The Buddhas of Bamiyan were two monumental statues of standing Buddha from the 6th century, which were carved into a cliff, and were located in the Bamyan valley, Afghanistan.
There were one smaller statue which has been built in 507, and another bigger statue, built in 554. Enclosed between the high mountains of the Hindu Kush in the central highlands of Afghanistan, the Bamiyan Valley where the statues were located opens out into a large basin bordered to the north by a long, high stretch of rocky cliffs.
Up until 2001, they were the prime example of standing Buddha carvings in the world. They were the most famous cultural landmarks of the region, where UNSECO has listed it as a World Heritage Site, along with the surrounding cultural landscape and archaeological remains of the Bamiyan Valley.
Both of the Buddha statues, sadly in 2001, were dynamited and destroyed by the Taliban, when the Taliban government declared them that they are idols, and confronting the Islam religion.
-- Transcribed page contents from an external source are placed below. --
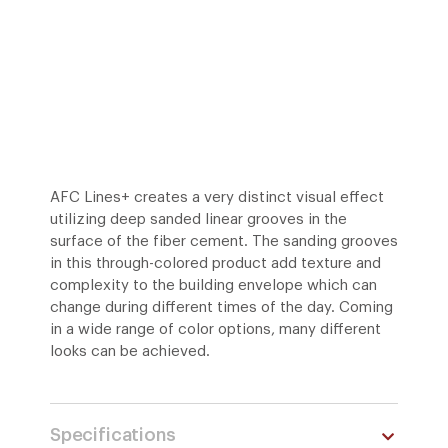
AFC Lines+ creates a very distinct visual effect
utilizing deep sanded linear grooves in the
surface of the fiber cement. The sanding grooves
in this through-colored product add texture and
complexity to the building envelope which can
change during different times of the day. Coming
in a wide range of color options, many different
looks can be achieved.
Specifications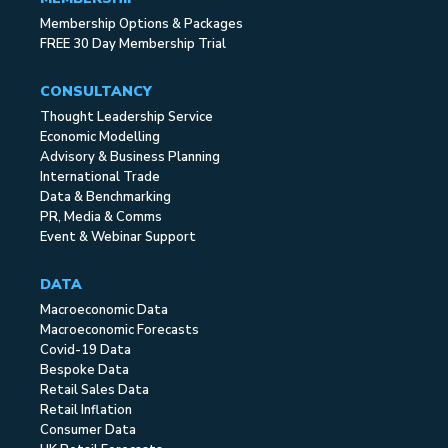
Membership Options & Packages
FREE 30 Day Membership Trial
CONSULTANCY
Thought Leadership Service
Economic Modelling
Advisory & Business Planning
International Trade
Data & Benchmarking
PR, Media & Comms
Event & Webinar Support
DATA
Macroeconomic Data
Macroeconomic Forecasts
Covid-19 Data
Bespoke Data
Retail Sales Data
Retail Inflation
Consumer Data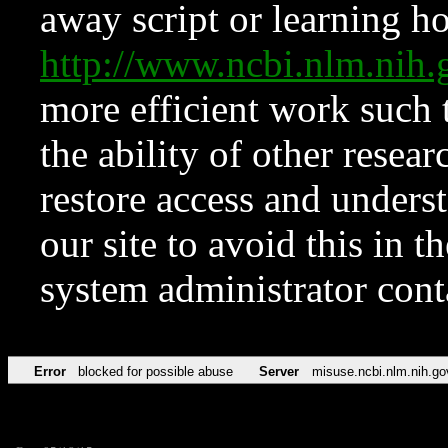
away script or learning how
http://www.ncbi.nlm.ni
more efficient work such 
the ability of other resear
restore access and underst
our site to avoid this in t
system administrator con
Error
blocked for possible abuse
Server
misuse.ncbi.nlm.nih.go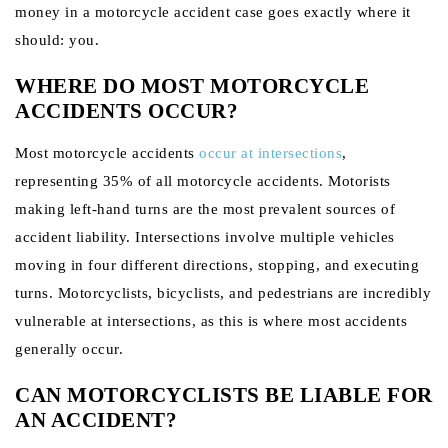
money in a motorcycle accident case goes exactly where it
should: you.
WHERE DO MOST MOTORCYCLE
ACCIDENTS OCCUR?
Most motorcycle accidents
occur at intersections
,
representing 35% of all motorcycle accidents. Motorists
making left-hand turns are the most prevalent sources of
accident liability. Intersections involve multiple vehicles
moving in four different directions, stopping, and executing
turns. Motorcyclists, bicyclists, and pedestrians are incredibly
vulnerable at intersections, as this is where most accidents
generally occur.
CAN MOTORCYCLISTS BE LIABLE FOR
AN ACCIDENT?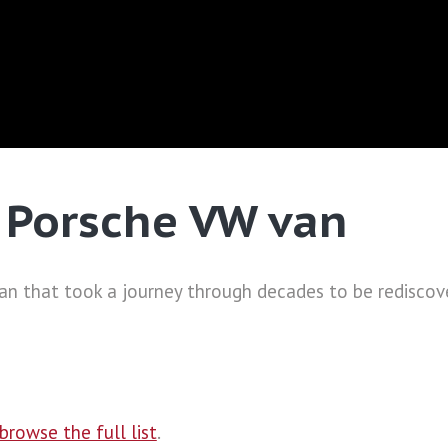
e Porsche VW van
van that took a journey through decades to be rediscove
browse the full list
.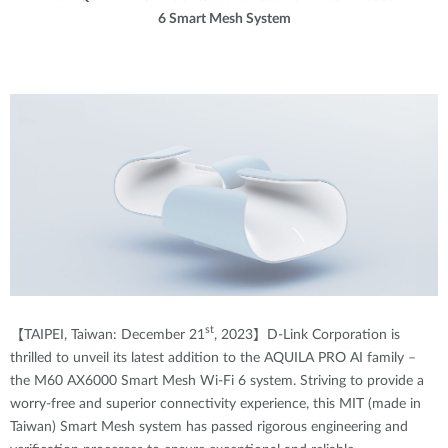
6 Smart Mesh System
st
【TAIPEI, Taiwan: December 21
, 2023】D-Link Corporation is
thrilled to unveil its latest addition to the AQUILA PRO AI family –
the M60 AX6000 Smart Mesh Wi-Fi 6 system
.
Striving to provide a
worry-free and superior connectivity experience, this MIT (made in
Taiwan) Smart Mesh system has passed rigorous engineering and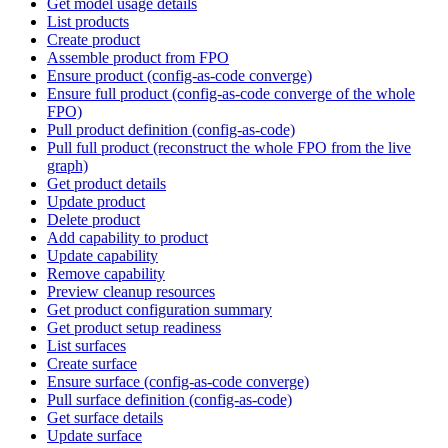
Get model usage details
List products
Create product
Assemble product from FPO
Ensure product (config-as-code converge)
Ensure full product (config-as-code converge of the whole
FPO)
Pull product definition (config-as-code)
Pull full product (reconstruct the whole FPO from the live
graph)
Get product details
Update product
Delete product
Add capability to product
Update capability
Remove capability
Preview cleanup resources
Get product configuration summary
Get product setup readiness
List surfaces
Create surface
Ensure surface (config-as-code converge)
Pull surface definition (config-as-code)
Get surface details
Update surface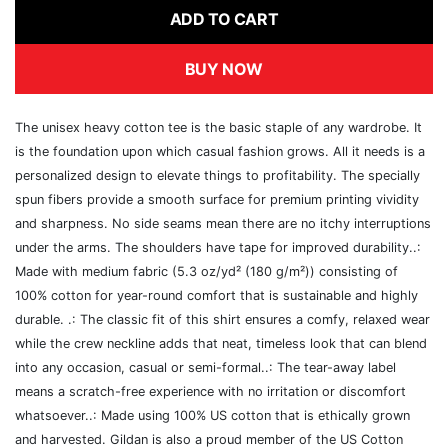
ADD TO CART
BUY NOW
The unisex heavy cotton tee is the basic staple of any wardrobe. It
is the foundation upon which casual fashion grows. All it needs is a
personalized design to elevate things to profitability. The specially
spun fibers provide a smooth surface for premium printing vividity
and sharpness. No side seams mean there are no itchy interruptions
under the arms. The shoulders have tape for improved durability..:
Made with medium fabric (5.3 oz/yd² (180 g/m²)) consisting of
100% cotton for year-round comfort that is sustainable and highly
durable. .: The classic fit of this shirt ensures a comfy, relaxed wear
while the crew neckline adds that neat, timeless look that can blend
into any occasion, casual or semi-formal..: The tear-away label
means a scratch-free experience with no irritation or discomfort
whatsoever..: Made using 100% US cotton that is ethically grown
and harvested. Gildan is also a proud member of the US Cotton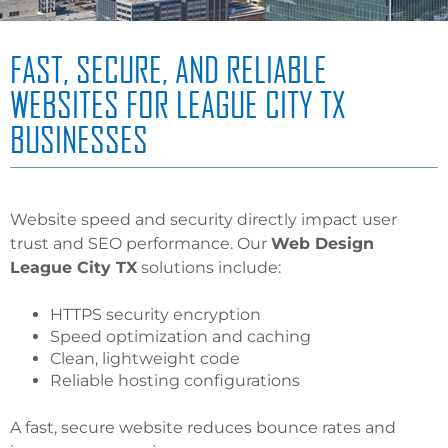
FAST, SECURE, AND RELIABLE
WEBSITES FOR LEAGUE CITY TX
BUSINESSES
Website speed and security directly impact user
trust and SEO performance. Our
Web Design
League City TX
solutions include:
HTTPS security encryption
Speed optimization and caching
Clean, lightweight code
Reliable hosting configurations
A fast, secure website reduces bounce rates and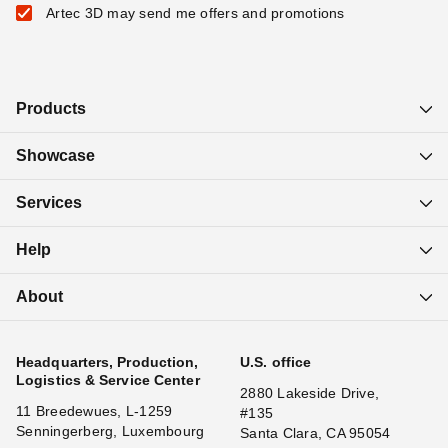
Artec 3D may send me offers and promotions
Products
Showcase
Services
Help
About
Headquarters, Production,
U.S. office
Logistics & Service Center
2880 Lakeside Drive,
11 Breedewues, L-1259
#135
Senningerberg, Luxembourg
Santa Clara, CA 95054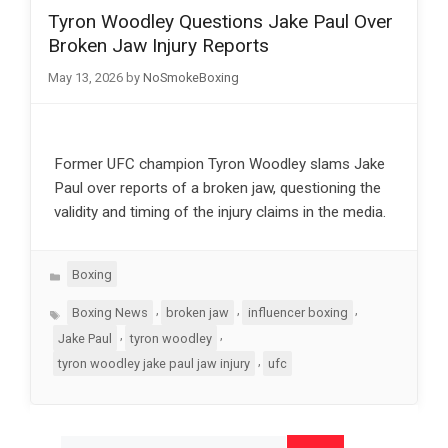
Tyron Woodley Questions Jake Paul Over
Broken Jaw Injury Reports
May 13, 2026
by
NoSmokeBoxing
Former UFC champion Tyron Woodley slams Jake
Paul over reports of a broken jaw, questioning the
validity and timing of the injury claims in the media.
Categories
Boxing
Tags
,
,
,
Boxing News
broken jaw
influencer boxing
,
,
Jake Paul
tyron woodley
,
tyron woodley jake paul jaw injury
ufc
Search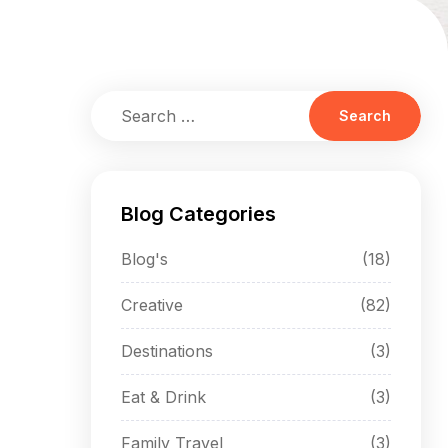
Blog Categories
Blog's
(18)
Creative
(82)
Destinations
(3)
Eat & Drink
(3)
Family Travel
(3)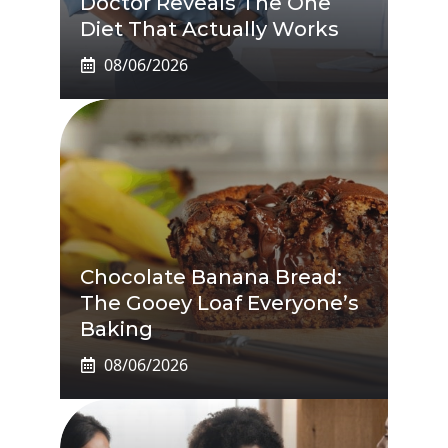
Doctor Reveals The One
Diet That Actually Works
08/06/2026
Chocolate Banana Bread:
The Gooey Loaf Everyone’s
Baking
08/06/2026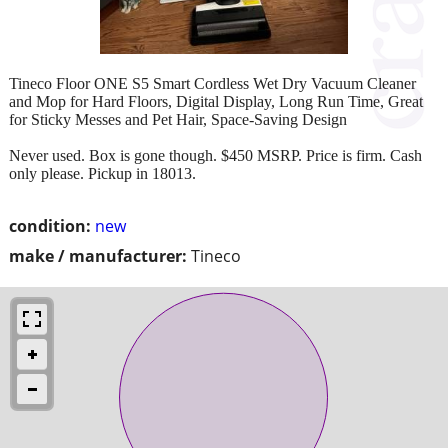
Tineco Floor ONE S5 Smart Cordless Wet Dry Vacuum Cleaner
and Mop for Hard Floors, Digital Display, Long Run Time, Great
for Sticky Messes and Pet Hair, Space-Saving Design
Never used. Box is gone though. $450 MSRP. Price is firm. Cash
only please. Pickup in 18013.
condition:
new
make / manufacturer:
Tineco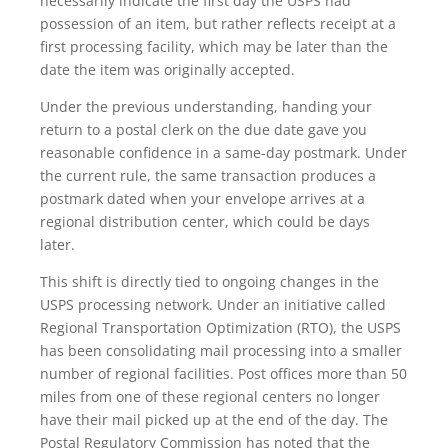
necessarily indicate the first day the USPS had
possession of an item, but rather reflects receipt at a
first processing facility, which may be later than the
date the item was originally accepted.
Under the previous understanding, handing your
return to a postal clerk on the due date gave you
reasonable confidence in a same-day postmark. Under
the current rule, the same transaction produces a
postmark dated when your envelope arrives at a
regional distribution center, which could be days
later.
This shift is directly tied to ongoing changes in the
USPS processing network. Under an initiative called
Regional Transportation Optimization (RTO), the USPS
has been consolidating mail processing into a smaller
number of regional facilities. Post offices more than 50
miles from one of these regional centers no longer
have their mail picked up at the end of the day. The
Postal Regulatory Commission has noted that the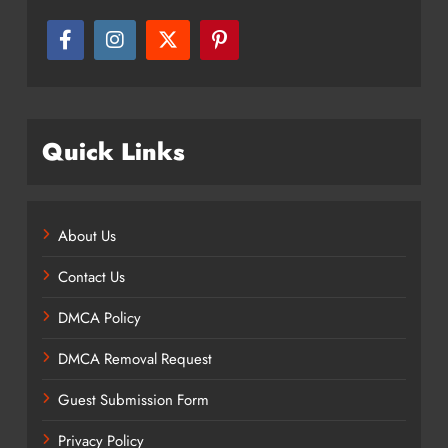
Quick Links
About Us
Contact Us
DMCA Policy
DMCA Removal Request
Guest Submission Form
Privacy Policy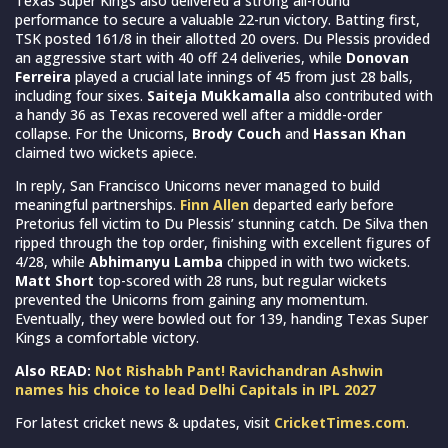
Texas Super Kings also delivered a strong all-round
performance to secure a valuable 22-run victory. Batting first,
TSK posted 161/8 in their allotted 20 overs. Du Plessis provided
an aggressive start with 40 off 24 deliveries, while
Donovan
Ferreira
played a crucial late innings of 45 from just 28 balls,
including four sixes.
Saiteja Mukkamalla
also contributed with
a handy 36 as Texas recovered well after a middle-order
collapse. For the Unicorns,
Brody Couch
and
Hassan Khan
claimed two wickets apiece.
In reply, San Francisco Unicorns never managed to build
meaningful partnerships.
Finn Allen
departed early before
Pretorius fell victim to Du Plessis’ stunning catch. De Silva then
ripped through the top order, finishing with excellent figures of
4/28, while
Abhimanyu Lamba
chipped in with two wickets.
Matt Short
top-scored with 28 runs, but regular wickets
prevented the Unicorns from gaining any momentum.
Eventually, they were bowled out for 139, handing Texas Super
Kings a comfortable victory.
Also READ:
Not Rishabh Pant! Ravichandran Ashwin
names his choice to lead Delhi Capitals in IPL 2027
For latest cricket news & updates, visit
CricketTimes.com
.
There were also reports that they were destroyed because of the people for the famine that they were experiencing, and more money were given in their maintenance, than giving aid to the poor people.
Having in mind how difficult it is to convince the far-right Islam “leaders” how precious the history and the statues) are, or were, it is most likely that this act has been done in order to carry out the Islamic religious iconoclasm, in other words to remove idols and paintings.
Well, all it is left for us at the moment is to admire the photos that are left from the Buddhas, and to hope that they will be rebuilt again, soon.